Amazon will invest $200 million in Waco, building a 700,000-square-foot fulfillment center on Exchange Parkway that will employ at least 1,000 full-time employees and up to 30% more seasonal staffers during peak seasons, officials said during an announcement Friday at the Waco Convention Center.
Texas Gov. Greg Abbott attended the ceremony, which was relocated from the Amazon construction site near Bagby Avenue and Loop 340 to the convention center as rain and wind swept across Central Texas. Abbott shrugged off the nasty conditions, saying, “There is no better place to be in Texas today, than in Waco, Texas,” before launching into praise for Amazon’s almost $20 billion presence statewide and its hiring of almost 43,000 Texans.
Waco appeared next on Amazon’s list, and it bought 93 acres from the Waco Industrial Foundation across Exchange Parkway from the Army & Air Force Exchange Service complex.
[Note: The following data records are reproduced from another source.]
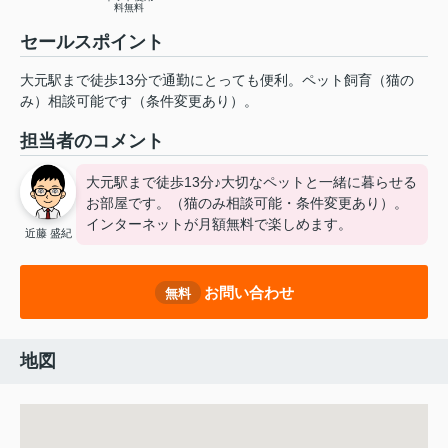
料無料
セールスポイント
大元駅まで徒歩13分で通勤にとっても便利。ペット飼育（猫の
み）相談可能です（条件変更あり）。
担当者のコメント
大元駅まで徒歩13分♪大切なペットと一緒に暮らせる
お部屋です。（猫のみ相談可能・条件変更あり）。
インターネットが月額無料で楽しめます。
近藤 盛紀
お問い合わせ
無料
地図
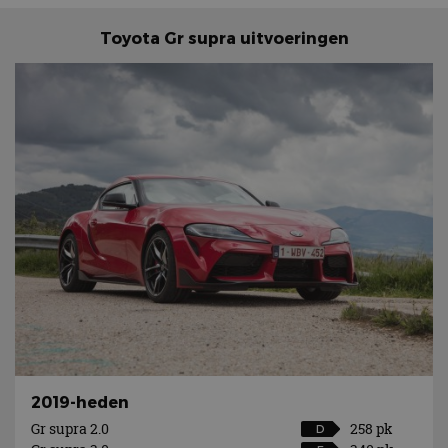
Toyota Gr supra uitvoeringen
2019-heden
Gr supra 2.0
258 pk
D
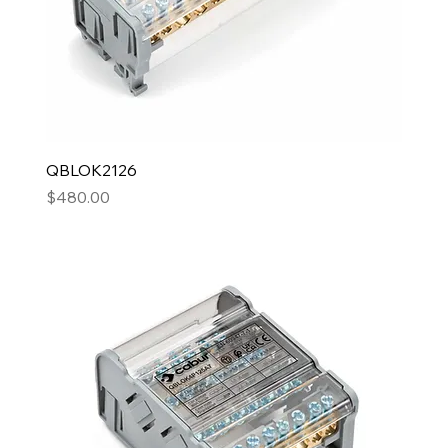
QBLOK2126
Precio
$480.00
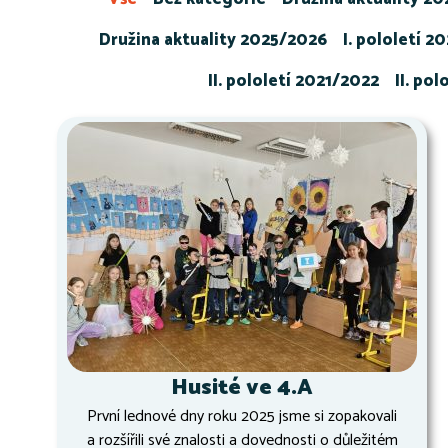
Družina aktuality 2025/2026
I. pololetí 2
II. pololetí 2021/2022
II. po
Husité ve 4.A
První lednové dny roku 2025 jsme si zopakovali
a rozšířili své znalosti a dovednosti o důležitém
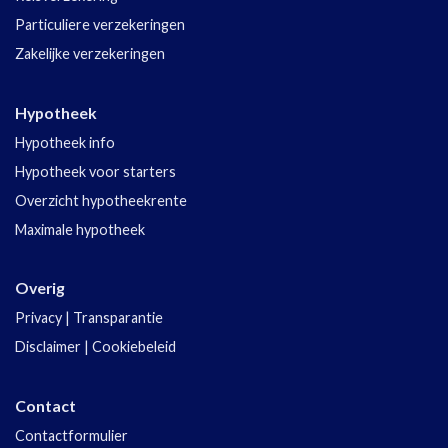
Particuliere verzekeringen
Zakelijke verzekeringen
Hypotheek
Hypotheek info
Hypotheek voor starters
Overzicht hypotheekrente
Maximale hypotheek
Overig
Privacy
|
Transparantie
Disclaimer
|
Cookiebeleid
Contact
Contactformulier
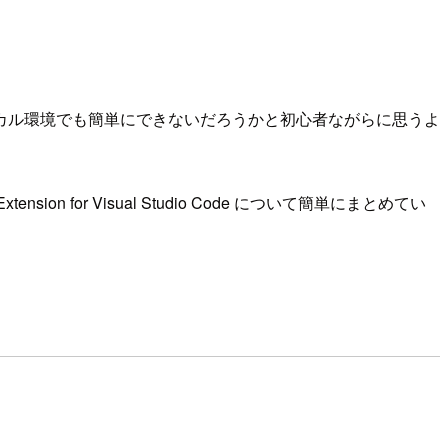
カル環境でも簡単にできないだろうかと初心者ながらに思うよ
 for Visual Studio Code について簡単にまとめてい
It chose that site from several shown by Kris Collins, the Greater Waco Chamber of Commerce’s lead industry recruiter. Collins said during an interview Friday inquiries were made through a third party, and Amazon revealed its interest late in the process.
Collins said Waco and McLennan County continue to negotiate with Amazon on an incentive package, one that likely would involve property tax refunds. The number of years those breaks would last remains under discussion.
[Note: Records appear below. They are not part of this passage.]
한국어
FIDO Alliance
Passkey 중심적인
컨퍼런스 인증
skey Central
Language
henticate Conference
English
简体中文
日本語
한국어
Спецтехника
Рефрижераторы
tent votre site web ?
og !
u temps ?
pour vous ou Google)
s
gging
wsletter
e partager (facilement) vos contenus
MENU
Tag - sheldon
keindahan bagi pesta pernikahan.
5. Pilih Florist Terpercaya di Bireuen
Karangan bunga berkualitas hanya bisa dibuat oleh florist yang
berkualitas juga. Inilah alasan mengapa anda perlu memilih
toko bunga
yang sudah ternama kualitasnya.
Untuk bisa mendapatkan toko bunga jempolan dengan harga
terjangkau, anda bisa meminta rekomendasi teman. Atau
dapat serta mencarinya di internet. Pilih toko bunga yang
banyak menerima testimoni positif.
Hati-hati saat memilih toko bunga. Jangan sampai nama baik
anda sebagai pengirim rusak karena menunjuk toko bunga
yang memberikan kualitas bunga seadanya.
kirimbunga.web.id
County Judge Scott Felton said Amazon is poised to invest more than $200 million in its Waco facility, and Waco City Council Member John Kinnaird said Amazon’s outlay is “the single largest capital investment in the city of Waco.” Amazon representatives declined to attach a figure to their Waco-related expenditures, saying they do not make those numbers public but would not take issue with Felton’s appraisal.
Waco City Manager Bradley Ford said the site Amazon chose has all the water, sewer and roadway infrastructure necessary to support the project.
“And there is a fire station nearby,” Ford said.
Contrasting Amazon’s fulfillment center with Baylor University’s $260 million McLane Stadium, Ford said the stadium is not taxable.
The new Waco facility will combine cutting-edge robotics technology with a human touch, said Evan Luscher, who oversees Amazon fulfillment operations in Texas. It will fill orders for smaller items including books, electronics, toys and household items, sending them out-of-state or within Greater Waco.
A Central Texas customer ordering a small item probably would have it processed through Amazon’s local fulfillment operation. A local customer ordering a snow shovel might get it from Montana, Luscher said.
He said Waco’s fulfillment center is large, but not the company’s largest. One in Houston, where he is based, covers about 850,000 square feet. It handles between 500,000 and 1 million packages daily, a workload likely comparable to what Waco’s will encounter, Luscher said.
A press release from Seattle-based Amazon said Waco’s center “is anticipated to launch in 2021 and will create over 1,000 new full-time jobs with industry-leading pay and comprehensive benefits starting on day one.”
Luscher declined to get more specific about a completion date. He said Amazon will start hiring two to three months before the center opens. The company has its own training program, Luscher said.
“Amazon’s investment and commitment to job growth in Waco will help drive our economic recovery forward,” Waco Mayor Kyle Deaver wrote in the press release. “We appreciate the work of the Greater Waco Chamber of Commerce, the Waco/McLennan County Economic Development Corporation, and the Waco Industrial Foundation in attracting Amazon, and we look forward to having this innovative fulfillment center as a showpiece in the Central Texas Industrial Park.”
Besides paying at least $15 an hour, the company offers full medical, vision and dental insurance; a 401(k) investment plan with a 50% company match; and up to 20 weeks of maternal and parental paid leave, according to the press release.
Luscher said seasonal and part-time employees also make $15 an hour, but their benefits package differs from that of full-timers.
Collins said estimates indicate the new Amazon fulfillment center will have a $700 million impact on the local economy over 10 years, counting new wages, taxable sales and real and personal property tax generation.
“The multiplier effect of the Amazon location would be significant, offering opportunities for local businesses to provide needed goods and services as well as increasing incomes in the area and, hence, consumer spending,” Waco-based economist Ray Perryman said by email.
Adding multiplier effects, Amazon will create almost 3,300 new jobs locally, and having a major employer paying $15 an hour “will help tighten up the workforce and likely boost wages for many people in the area,” Perryman wrote.
“Waco’s location is clearly a reason for the selection, but it’s not the only reason,” he said. “Amazon analyzes many variables including labor force, tax structure, regulatory structure, infrastructure, and much more. Waco has been making steps in these areas for years, and without them would have been a far less attractive site.”
Trammell Crow Co. is serving as general contractor for Amazon’s Waco project. Site preparation has continued for weeks.
“This has been the fastest developing project I’ve seen,” Felton said. “If we’d waited much longer to hold this ceremony, we’d be passing delivery trucks.”